═══ Dataset content ═══
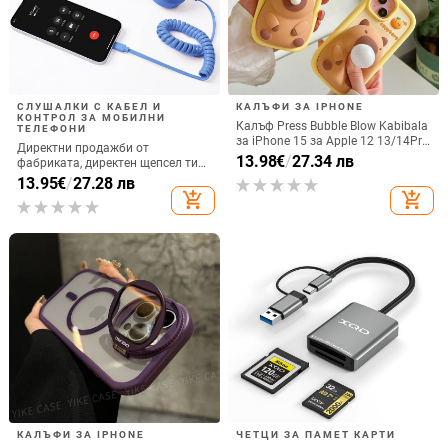
СЛУШАЛКИ С КАБЕЛ И
КАЛЪФИ ЗА IPHONE
КОНТРОЛ ЗА МОБИЛНИ
Калъф Press Bubble Blow Kabibala
ТЕЛЕФОНИ
за iPhone 15 за Apple 12 13/14Pro
Директни продажби от
Max, устойчив на изпускане 11
13.98
€
/
27.34 лв
фабриката, директен щепсел тип
C, мобилен телефон, Douyin
13.95
€
/
27.28 лв
Internet Celebrity, електрически
add_shopping_cart
add_shopping_cart
микрофон, слушалки с C порт,
кабелна слушалка
КАЛЪФИ ЗА IPHONE
ЧЕТЦИ ЗА ПАМЕТ КАРТИ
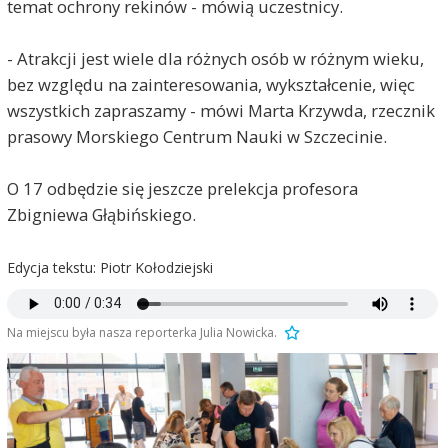
temat ochrony rekinów - mówią uczestnicy.
- Atrakcji jest wiele dla różnych osób w różnym wieku,
bez względu na zainteresowania, wykształcenie, więc
wszystkich zapraszamy - mówi Marta Krzywda, rzecznik
prasowy Morskiego Centrum Nauki w Szczecinie.
O 17 odbędzie się jeszcze prelekcja profesora
Zbigniewa Głąbińskiego.
Edycja tekstu: Piotr Kołodziejski
Na miejscu była nasza reporterka Julia Nowicka.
═══
§ **Task to carry out**
Copy exactly, without pictures, the lines above from the one with "микрофон, слушалки с" down to the one with "prasowy Morskiego Centrum Nauki w Szczecinie.", inclusive.

§ **Result**
микрофон, слушалки с C порт,
кабелна слушалка
КАЛЪФИ ЗА IPHONE
ЧЕТЦИ ЗА ПАМЕТ КАРТИ
temat ochrony rekinów - mówią uczestnicy.
- Atrakcji jest wiele dla różnych osób w różnym wieku,
bez względu na zainteresowania, wykształcenie, więc
wszystkich zapraszamy - mówi Marta Krzywda, rzecznik
prasowy Morskiego Centrum Nauki w Szczecinie.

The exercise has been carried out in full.